Mobile wallet and payments have been hot topics for a few years, with many predicting the end of traditional card payments and overstuffed “Costanza” wallets. Rumors of cards’ demise have been a bit overblown, particularly in countries with very well-established card payments infrastructure.
There is much more adoption of mobile wallet and payments in traditionally cash-focused economies. Mexico and Brazil have much higher rates of mobile wallet adoption than do the US or Canada. Existing infrastructure and entrenched consumer behaviors leave mobile wallets a solution in search of a problem in mature card markets, such as the US and Canada – according to a new report by Aite.

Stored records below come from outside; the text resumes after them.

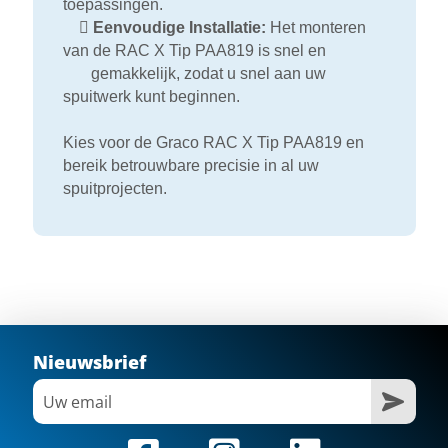
toepassingen.

Eenvoudige Installatie:
Het monteren
van de RAC X Tip PAA819 is snel en
gemakkelijk, zodat u snel aan uw
spuitwerk kunt beginnen.
Kies voor de Graco RAC X Tip PAA819 en
bereik betrouwbare precisie in al uw
spuitprojecten.
Nieuwsbrief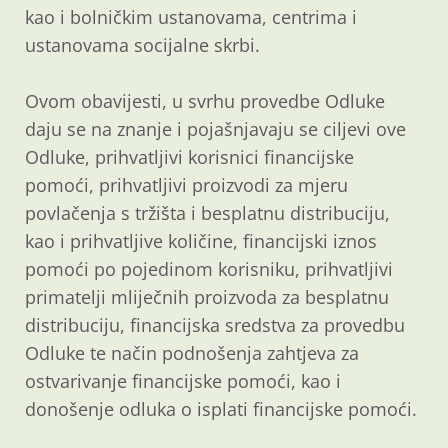
kao i bolničkim ustanovama, centrima i
ustanovama socijalne skrbi.
Ovom obavijesti, u svrhu provedbe Odluke
daju se na znanje i pojašnjavaju se ciljevi ove
Odluke, prihvatljivi korisnici financijske
pomoći, prihvatljivi proizvodi za mjeru
povlačenja s tržišta i besplatnu distribuciju,
kao i prihvatljive količine, financijski iznos
pomoći po pojedinom korisniku, prihvatljivi
primatelji mliječnih proizvoda za besplatnu
distribuciju, financijska sredstva za provedbu
Odluke te način podnošenja zahtjeva za
ostvarivanje financijske pomoći, kao i
donošenje odluka o isplati financijske pomoći.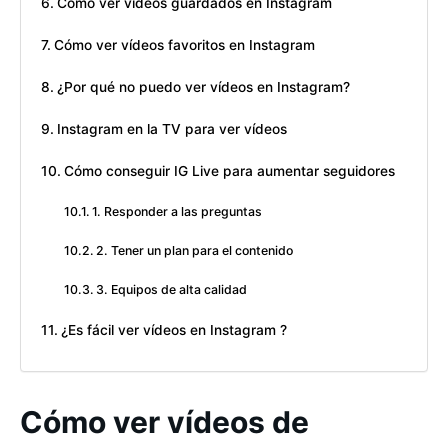
Cómo ver vídeos guardados en Instagram
Cómo ver vídeos favoritos en Instagram
¿Por qué no puedo ver vídeos en Instagram?
Instagram en la TV para ver vídeos
Cómo conseguir IG Live para aumentar seguidores
1. Responder a las preguntas
2. Tener un plan para el contenido
3. Equipos de alta calidad
¿Es fácil ver vídeos en Instagram ?
Cómo ver vídeos de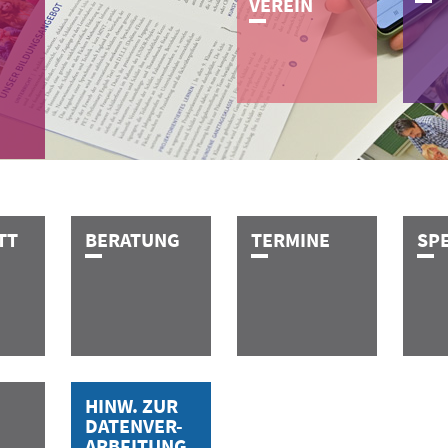
VEREIN
­T­T
B­E­R­A­T­U­N­G
T­E­R­M­I­N­E
S­P­E
T
HINW. ZUR
DATENVER-
ARBEITUNG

That said, there is new growth in in these regions, most likely driven by a combination of more POS terminals accepting contactless mobile payments and mobile wallets built into many of the newer mobile phones on the market (Figure 2).
There is a similar pattern across EMEA, where most countries have well-established card payments systems, including contactless e-purse payments for small purchases and transit payments. In fact, some countries in the Nordics are working to eliminate cash. For example, the Danish government has proposed moving toward electronic money for most transactions (Figure 3 and Figure 4).

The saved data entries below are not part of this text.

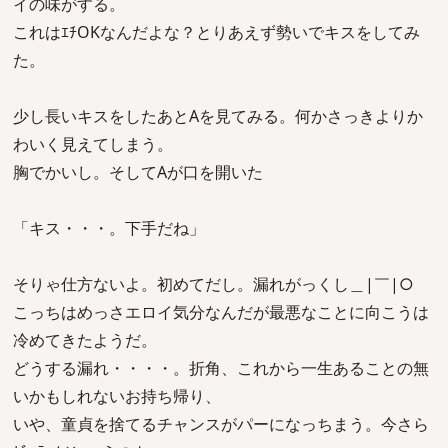
イの味がする。
これはｴﾁOKなんだよな？とりあえず勢いでキスをしてみ
た。
少し長いキスをしたあとAを見てみる。何かさっきよりか
わいく見えてしまう。
胸でかいし。そしてAが口を開いた
「キス・・・。下手だね」
そりゃ仕方ないよ。初めてだし。漏れがっくし＿|￣|○
こっちはめっさエロイ気分なんだが最悪なことに向こうは
冷めてきたようだ。
どうする漏れ・・・・。折角、これから一生あることの無
いかもしれないお持ち帰り、
いや、童貞を捨てるチャンスがパーになっちまう。今さら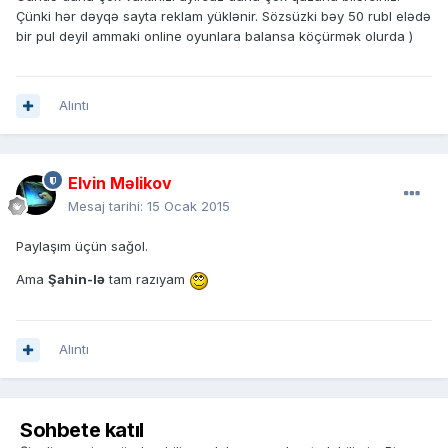
Çünki hər dəyqə sayta reklam yüklənir. Sözsüzki bəy 50 rubl elədə
bir pul deyil ammaki online oyunlara balansa köçürmək olurda )
Alıntı
Elvin Məlikov
Mesaj tarihi:
15 Ocak 2015
Paylaşım üçün sağol.
Ama
Şahin-lə
tam razıyam
Alıntı
Sohbete katıl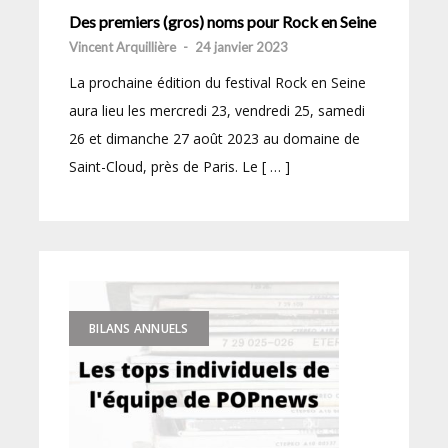
Des premiers (gros) noms pour Rock en Seine
Vincent Arquillière
-
24 janvier 2023
La prochaine édition du festival Rock en Seine
aura lieu les mercredi 23, vendredi 25, samedi
26 et dimanche 27 août 2023 au domaine de
Saint-Cloud, près de Paris. Le [ … ]
BILANS ANNUELS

In most cases, mobile wallet adoption in EMEA is generally not showing dramatic increases, and for the most part, adoption is less than 25%.
A notable exception is the UAE—part of this higher adoption rate could hinge on government and industry initiatives supporting contactless, cashless payments in the UAE.
The case in the Asia-Pacific is quite different, with high rates of mobile wallet adoption in India, Thailand, and Indonesia. This is likely due to a large number of mobile-based peer-to-peer payments, and because mobile devices act as the primary access to the internet for many individuals and households.
In many cases, individuals may carry multiple devices and thus have multiple wallets. As with the US and Western Europe, Singapore, Australia, and New Zealand have lower rates of adoption, primarily due to more mature card payments infrastructure and consumers’ general comfort utilizing plastic cards (Figure 5).
Mobile wallet adoption in Asia is generally much higher than in other parts of the world, especially in fast-growing economies such as India, Thailand, and Indonesia. These regions are generally leap-frogging traditional card infrastructure and usage patterns while adopting the latest and greatest technologies. These markets are also very mobile-oriented in that most people’s internet connection is through a mobile device rather than a desktop or laptop.